Huge CSV Reading and Sorting for comparison

Huge CSV Reading and Sorting for comparison - Printable Version

+- Python Forum (https://python-forum.io)
+-- Forum: Python Coding (https://python-forum.io/forum-7.html)
+--- Forum: General Coding Help (https://python-forum.io/forum-8.html)
+--- Thread: Huge CSV Reading and Sorting for comparison (/thread-28755.html)

Huge CSV Reading and Sorting for comparison - akshaynimkar - Aug-02-2020

Hello,
I have a requirement where I have two sets of CSV files(unsorted).
CSV are huge (>10 million records and > 50 columns).

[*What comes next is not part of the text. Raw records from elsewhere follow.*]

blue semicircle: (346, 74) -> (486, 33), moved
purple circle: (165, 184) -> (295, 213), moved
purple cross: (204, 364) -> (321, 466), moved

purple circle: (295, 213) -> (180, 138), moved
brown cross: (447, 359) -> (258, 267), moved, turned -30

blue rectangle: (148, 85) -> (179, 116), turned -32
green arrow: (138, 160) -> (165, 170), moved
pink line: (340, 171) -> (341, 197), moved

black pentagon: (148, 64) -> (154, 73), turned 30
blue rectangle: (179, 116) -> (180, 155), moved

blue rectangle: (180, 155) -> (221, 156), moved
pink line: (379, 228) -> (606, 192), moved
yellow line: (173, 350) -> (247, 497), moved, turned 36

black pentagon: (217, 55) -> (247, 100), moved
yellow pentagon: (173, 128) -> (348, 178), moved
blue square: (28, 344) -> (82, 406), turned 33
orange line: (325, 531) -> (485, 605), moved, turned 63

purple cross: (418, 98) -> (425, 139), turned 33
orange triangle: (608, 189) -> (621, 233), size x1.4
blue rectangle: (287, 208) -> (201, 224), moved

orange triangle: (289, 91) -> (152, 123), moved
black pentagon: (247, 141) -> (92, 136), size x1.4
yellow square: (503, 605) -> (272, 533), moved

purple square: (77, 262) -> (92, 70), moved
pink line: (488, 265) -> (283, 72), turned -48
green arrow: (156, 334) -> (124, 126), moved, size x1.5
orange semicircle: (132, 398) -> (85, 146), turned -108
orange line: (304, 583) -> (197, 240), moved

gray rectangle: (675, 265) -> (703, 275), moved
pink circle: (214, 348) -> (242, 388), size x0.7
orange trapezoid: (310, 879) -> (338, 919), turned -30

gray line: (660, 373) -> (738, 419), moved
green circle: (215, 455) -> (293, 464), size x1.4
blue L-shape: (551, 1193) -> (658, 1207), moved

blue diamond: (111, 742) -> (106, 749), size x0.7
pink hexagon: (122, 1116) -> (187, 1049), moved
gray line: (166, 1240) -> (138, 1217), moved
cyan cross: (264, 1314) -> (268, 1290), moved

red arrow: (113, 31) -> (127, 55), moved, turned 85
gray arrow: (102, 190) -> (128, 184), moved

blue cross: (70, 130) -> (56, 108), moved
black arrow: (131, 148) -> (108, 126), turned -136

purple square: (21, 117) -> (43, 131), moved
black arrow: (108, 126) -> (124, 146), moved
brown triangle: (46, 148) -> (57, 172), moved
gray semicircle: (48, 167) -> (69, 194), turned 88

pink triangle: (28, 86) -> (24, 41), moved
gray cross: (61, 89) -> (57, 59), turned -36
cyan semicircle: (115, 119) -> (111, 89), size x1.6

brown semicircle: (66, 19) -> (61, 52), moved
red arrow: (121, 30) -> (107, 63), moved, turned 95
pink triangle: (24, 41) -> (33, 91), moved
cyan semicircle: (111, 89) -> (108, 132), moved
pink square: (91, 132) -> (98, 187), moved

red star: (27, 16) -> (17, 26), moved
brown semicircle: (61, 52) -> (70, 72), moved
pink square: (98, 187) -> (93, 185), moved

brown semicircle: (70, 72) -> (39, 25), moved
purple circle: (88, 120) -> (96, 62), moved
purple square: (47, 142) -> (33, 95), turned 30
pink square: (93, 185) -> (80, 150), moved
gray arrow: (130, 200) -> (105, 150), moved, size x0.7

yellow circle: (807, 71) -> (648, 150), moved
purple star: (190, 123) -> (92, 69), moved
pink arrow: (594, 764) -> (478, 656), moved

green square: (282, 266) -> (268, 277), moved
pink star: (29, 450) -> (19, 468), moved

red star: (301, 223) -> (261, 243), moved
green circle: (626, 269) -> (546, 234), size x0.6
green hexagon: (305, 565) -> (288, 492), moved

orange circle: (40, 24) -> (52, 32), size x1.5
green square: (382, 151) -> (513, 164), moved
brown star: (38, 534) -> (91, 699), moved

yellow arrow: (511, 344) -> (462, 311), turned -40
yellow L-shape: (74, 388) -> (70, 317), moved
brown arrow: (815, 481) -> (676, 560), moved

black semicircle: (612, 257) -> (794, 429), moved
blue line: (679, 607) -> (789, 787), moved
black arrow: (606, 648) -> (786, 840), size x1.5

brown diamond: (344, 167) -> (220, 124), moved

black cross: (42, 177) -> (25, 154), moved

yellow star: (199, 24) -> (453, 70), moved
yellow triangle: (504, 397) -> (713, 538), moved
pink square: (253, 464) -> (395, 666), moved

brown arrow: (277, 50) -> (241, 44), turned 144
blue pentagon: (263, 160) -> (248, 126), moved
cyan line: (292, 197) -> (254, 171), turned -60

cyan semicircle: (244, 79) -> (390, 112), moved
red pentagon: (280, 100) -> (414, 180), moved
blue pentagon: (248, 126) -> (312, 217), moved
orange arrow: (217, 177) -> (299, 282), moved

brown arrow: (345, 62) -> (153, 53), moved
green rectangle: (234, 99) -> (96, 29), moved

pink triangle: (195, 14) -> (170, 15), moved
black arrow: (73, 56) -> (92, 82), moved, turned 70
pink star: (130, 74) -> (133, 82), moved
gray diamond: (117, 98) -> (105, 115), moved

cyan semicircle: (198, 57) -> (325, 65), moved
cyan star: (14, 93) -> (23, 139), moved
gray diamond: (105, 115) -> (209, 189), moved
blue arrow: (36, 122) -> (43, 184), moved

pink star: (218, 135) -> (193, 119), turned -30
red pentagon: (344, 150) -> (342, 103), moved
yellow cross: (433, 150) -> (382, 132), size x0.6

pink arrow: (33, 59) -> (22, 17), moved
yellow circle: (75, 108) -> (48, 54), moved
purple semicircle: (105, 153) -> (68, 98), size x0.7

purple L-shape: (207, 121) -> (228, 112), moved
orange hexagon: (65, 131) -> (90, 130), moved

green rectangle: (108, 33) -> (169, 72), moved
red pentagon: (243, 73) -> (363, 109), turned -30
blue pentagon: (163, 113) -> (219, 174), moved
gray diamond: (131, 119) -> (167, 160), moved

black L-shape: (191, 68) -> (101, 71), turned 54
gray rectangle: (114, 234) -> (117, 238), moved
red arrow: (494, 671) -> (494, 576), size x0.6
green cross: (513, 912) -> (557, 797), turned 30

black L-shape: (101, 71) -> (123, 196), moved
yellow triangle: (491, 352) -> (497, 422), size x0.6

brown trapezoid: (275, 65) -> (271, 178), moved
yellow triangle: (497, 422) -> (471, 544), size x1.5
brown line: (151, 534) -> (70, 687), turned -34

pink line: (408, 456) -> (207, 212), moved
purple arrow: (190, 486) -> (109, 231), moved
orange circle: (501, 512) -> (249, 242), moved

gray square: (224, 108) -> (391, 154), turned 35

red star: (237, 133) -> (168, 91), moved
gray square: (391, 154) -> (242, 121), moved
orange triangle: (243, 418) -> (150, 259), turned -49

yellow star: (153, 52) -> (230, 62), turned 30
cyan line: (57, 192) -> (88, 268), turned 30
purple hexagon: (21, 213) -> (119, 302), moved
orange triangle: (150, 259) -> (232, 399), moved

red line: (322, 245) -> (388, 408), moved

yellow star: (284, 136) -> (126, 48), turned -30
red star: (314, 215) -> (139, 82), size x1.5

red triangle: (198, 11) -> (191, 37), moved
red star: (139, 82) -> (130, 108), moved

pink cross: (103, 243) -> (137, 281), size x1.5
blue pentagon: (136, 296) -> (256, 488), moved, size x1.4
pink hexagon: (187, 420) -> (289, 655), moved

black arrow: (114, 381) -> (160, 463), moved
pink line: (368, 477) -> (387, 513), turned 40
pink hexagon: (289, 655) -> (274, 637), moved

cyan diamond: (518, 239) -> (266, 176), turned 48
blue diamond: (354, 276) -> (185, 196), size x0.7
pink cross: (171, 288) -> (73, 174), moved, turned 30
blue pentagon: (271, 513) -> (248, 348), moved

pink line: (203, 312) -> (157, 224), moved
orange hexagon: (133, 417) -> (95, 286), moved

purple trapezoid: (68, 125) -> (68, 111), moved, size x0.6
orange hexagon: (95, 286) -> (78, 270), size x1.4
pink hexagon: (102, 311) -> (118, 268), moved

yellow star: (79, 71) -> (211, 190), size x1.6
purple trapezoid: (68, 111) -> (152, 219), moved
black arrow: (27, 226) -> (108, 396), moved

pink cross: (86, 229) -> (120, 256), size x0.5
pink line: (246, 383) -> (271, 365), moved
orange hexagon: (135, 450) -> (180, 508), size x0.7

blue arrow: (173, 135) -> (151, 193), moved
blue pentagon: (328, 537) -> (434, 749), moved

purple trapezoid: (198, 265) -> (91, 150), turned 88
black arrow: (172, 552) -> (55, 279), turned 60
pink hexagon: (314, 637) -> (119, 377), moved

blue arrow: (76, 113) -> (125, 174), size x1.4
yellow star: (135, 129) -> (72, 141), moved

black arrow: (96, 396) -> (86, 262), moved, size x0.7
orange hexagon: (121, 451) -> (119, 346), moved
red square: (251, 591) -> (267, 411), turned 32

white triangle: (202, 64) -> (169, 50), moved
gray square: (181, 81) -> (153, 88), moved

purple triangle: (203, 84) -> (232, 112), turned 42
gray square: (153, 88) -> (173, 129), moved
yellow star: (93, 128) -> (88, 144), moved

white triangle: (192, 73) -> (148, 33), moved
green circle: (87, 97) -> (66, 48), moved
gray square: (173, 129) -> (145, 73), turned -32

I need to compare these files and highlight differences such as -
1. Rows those are not matching
2. Values those are not matching in those rows.

I have tried filecmp. However, it works on sorted data only.

So could you please suggest any way in Python to efficiently achieve above requirement.

Thanks in Advance

RE: Huge CSV Reading and Sorting for comparison - Larz60+ - Aug-02-2020

Quote:I have tried filecmp. However, it works on sorted data only.

how do you expect to compare files if not sorted?

RE: Huge CSV Reading and Sorting for comparison - akshaynimkar - Aug-04-2020

Files are so big that reading those files and sorting are taking lot of time.
Also, there are around 300 such files with different file structures(columns and rows).
So could you please suggest how to sort such files efficiently in short time. So that filecmp can be used.

Thanks,

RE: Huge CSV Reading and Sorting for comparison - Larz60+ - Aug-04-2020

Another way that I can see, is to make a pass through each file, collect all of the unique keys into a table, along with their disk addresses (using 'tell'), then sort the table (on keys, you can create a static hash on the key set if index is large) then with indexes sorted, compare file records using index file address in table to 'seek' records with same keys from each file and compare.